A “glaze” in ceramics is a covering of glass on the surfaces of a ceramic object. Although that might sound straightforward, there can be a hidden world in those surfaces. There are many technical publications on the subject of glazes and this is not one of those. A potter applies glaze to a pot. That glaze consists mostly of naturally occurring, mined and processed minerals. Then she puts it in a kiln and brings it to a certain temperature in a certain atmosphere at a certain rate of temperature increase, then cools that kiln at a certain rate for particular effects, all contributing to the end result. Many glazes are very “forgiving”, they will turn out how they are “supposed to” with not much regard for all these firing variables except the final temperature, more are less. There are many reasonably attractive, predictable stable, well behaved glazes available, but most readers might agree that almost all are, well, a little boring, in and of themselves.
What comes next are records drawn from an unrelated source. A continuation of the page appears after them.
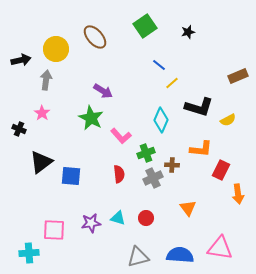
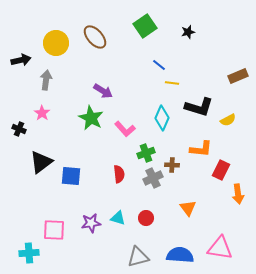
yellow circle: moved 6 px up
yellow line: rotated 48 degrees clockwise
cyan diamond: moved 1 px right, 2 px up
pink L-shape: moved 4 px right, 7 px up
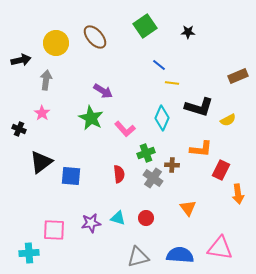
black star: rotated 16 degrees clockwise
gray cross: rotated 30 degrees counterclockwise
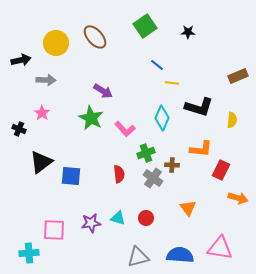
blue line: moved 2 px left
gray arrow: rotated 84 degrees clockwise
yellow semicircle: moved 4 px right; rotated 56 degrees counterclockwise
orange arrow: moved 4 px down; rotated 66 degrees counterclockwise
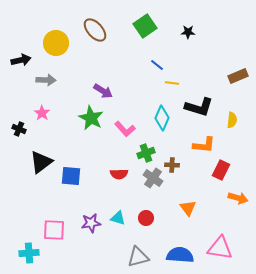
brown ellipse: moved 7 px up
orange L-shape: moved 3 px right, 4 px up
red semicircle: rotated 96 degrees clockwise
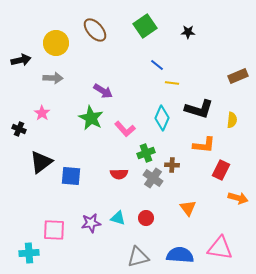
gray arrow: moved 7 px right, 2 px up
black L-shape: moved 2 px down
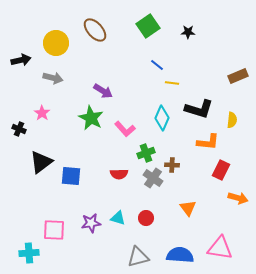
green square: moved 3 px right
gray arrow: rotated 12 degrees clockwise
orange L-shape: moved 4 px right, 3 px up
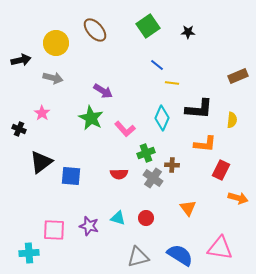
black L-shape: rotated 12 degrees counterclockwise
orange L-shape: moved 3 px left, 2 px down
purple star: moved 2 px left, 3 px down; rotated 24 degrees clockwise
blue semicircle: rotated 28 degrees clockwise
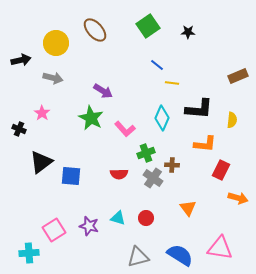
pink square: rotated 35 degrees counterclockwise
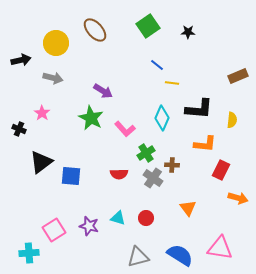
green cross: rotated 12 degrees counterclockwise
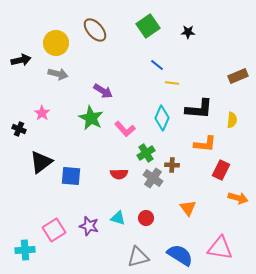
gray arrow: moved 5 px right, 4 px up
cyan cross: moved 4 px left, 3 px up
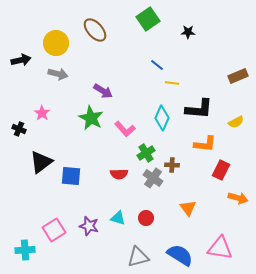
green square: moved 7 px up
yellow semicircle: moved 4 px right, 2 px down; rotated 56 degrees clockwise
Traditionally, art scholars have had a hard time describing exactly what “art” is ( Adajian, Thomas, “The Definition of Art”, The Stanford Encyclopedia of Philosophy), but a common thread to all definitions is that all art is “man made”. I am going to try to unravel that thread by claiming that the use of ceramic glazes which may depend on chemical events uncontrolled by the potter are nevertheless an art form. The most interesting glazes are more fickle, the finished product catches phase changes from amorphous to crystalline, there are segregation of colors and textures that tend to be unpredictable, and glaze flaws are endemic. This is a phenomenon that chemists call “phase separation”, that magic area between liquid, solid, crystalline and amorphous, that is captured when the glaze is “frozen” by the cooling of the kiln. The potter is not doing all the creation, she is depending not only on the makeup and preparation of the glaze, but also on partly random events, controlled chaos and the behavior of melted minerals in an imprecisely controlled environment. It is a little like just accidentally on purpose being at the right time and place to see a rainbow across a river canyon. Is that act “art”, with respect to the observer alone?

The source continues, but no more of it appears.